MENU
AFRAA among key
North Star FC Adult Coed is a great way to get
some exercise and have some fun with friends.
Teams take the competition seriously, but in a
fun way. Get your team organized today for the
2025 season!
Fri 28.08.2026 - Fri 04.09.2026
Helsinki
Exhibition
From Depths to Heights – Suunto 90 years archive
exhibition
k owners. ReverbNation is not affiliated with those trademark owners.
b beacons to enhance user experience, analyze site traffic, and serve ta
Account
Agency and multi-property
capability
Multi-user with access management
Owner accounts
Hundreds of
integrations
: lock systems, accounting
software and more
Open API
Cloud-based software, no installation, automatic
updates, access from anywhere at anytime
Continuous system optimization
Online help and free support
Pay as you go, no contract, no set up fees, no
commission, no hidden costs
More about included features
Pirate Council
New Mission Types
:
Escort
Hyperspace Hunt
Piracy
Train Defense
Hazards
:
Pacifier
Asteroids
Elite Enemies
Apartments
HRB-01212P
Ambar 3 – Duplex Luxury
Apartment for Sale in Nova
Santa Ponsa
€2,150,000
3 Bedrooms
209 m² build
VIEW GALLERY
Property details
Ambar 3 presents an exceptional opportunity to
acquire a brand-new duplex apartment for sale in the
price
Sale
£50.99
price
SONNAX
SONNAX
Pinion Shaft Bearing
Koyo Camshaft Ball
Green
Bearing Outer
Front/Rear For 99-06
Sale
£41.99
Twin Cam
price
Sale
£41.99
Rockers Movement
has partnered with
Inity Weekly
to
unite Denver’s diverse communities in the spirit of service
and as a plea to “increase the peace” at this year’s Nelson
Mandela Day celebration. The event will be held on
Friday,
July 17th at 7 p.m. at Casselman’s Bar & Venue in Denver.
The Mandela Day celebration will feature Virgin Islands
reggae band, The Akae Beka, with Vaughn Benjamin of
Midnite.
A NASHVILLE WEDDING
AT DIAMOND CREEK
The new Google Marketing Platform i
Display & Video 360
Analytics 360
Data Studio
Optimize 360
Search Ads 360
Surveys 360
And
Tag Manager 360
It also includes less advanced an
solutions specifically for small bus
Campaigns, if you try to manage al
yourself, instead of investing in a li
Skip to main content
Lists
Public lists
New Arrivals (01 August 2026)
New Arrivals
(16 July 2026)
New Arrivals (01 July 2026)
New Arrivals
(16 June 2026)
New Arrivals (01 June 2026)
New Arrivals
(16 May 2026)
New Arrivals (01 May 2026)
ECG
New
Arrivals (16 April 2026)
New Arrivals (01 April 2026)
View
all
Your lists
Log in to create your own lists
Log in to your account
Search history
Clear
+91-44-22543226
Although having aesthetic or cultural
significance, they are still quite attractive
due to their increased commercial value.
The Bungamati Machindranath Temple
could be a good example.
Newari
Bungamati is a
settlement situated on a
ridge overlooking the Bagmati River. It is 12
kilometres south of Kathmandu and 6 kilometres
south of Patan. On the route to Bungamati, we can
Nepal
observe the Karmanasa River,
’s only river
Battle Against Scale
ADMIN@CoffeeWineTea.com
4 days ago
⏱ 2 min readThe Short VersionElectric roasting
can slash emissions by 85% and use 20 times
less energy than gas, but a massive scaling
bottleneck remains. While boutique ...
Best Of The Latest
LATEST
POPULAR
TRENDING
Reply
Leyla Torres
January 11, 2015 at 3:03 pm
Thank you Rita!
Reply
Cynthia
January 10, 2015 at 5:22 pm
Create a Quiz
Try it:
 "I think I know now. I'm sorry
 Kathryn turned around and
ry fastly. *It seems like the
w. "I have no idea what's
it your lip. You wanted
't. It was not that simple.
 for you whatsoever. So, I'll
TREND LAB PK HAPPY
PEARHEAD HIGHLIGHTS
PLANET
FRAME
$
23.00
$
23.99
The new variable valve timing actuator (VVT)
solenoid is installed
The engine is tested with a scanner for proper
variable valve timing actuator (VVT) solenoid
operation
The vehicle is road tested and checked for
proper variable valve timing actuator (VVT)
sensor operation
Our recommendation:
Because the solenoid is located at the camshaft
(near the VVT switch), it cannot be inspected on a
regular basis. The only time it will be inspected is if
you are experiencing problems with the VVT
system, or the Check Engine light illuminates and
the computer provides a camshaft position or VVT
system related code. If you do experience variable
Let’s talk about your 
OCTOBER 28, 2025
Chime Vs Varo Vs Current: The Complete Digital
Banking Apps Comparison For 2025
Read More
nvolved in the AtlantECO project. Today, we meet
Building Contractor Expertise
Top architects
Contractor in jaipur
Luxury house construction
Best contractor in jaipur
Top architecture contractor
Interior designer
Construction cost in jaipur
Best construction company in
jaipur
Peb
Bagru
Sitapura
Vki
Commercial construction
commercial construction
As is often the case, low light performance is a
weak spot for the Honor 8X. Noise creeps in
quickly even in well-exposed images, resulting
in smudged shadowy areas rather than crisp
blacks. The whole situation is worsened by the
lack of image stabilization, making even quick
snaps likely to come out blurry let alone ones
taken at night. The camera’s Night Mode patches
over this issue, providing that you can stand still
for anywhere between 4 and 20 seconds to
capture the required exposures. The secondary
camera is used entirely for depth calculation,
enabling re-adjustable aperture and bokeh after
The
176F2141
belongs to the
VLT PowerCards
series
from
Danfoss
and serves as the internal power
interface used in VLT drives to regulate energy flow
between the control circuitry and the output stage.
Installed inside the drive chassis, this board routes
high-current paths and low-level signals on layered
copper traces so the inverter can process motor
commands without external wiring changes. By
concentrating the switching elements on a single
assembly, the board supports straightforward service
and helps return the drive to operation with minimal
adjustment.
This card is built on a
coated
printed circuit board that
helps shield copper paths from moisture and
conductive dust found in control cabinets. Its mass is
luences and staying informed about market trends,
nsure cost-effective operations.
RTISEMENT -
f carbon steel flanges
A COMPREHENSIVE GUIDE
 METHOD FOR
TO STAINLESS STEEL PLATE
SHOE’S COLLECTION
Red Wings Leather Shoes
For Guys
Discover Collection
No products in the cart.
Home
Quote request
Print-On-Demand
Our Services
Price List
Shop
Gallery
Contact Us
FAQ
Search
··········
- **Required work**
Filter the data above, keeping only lines that include the string "have".

- **Exercise answer**
some exercise and have some fun with friends.
w. "I have no idea what's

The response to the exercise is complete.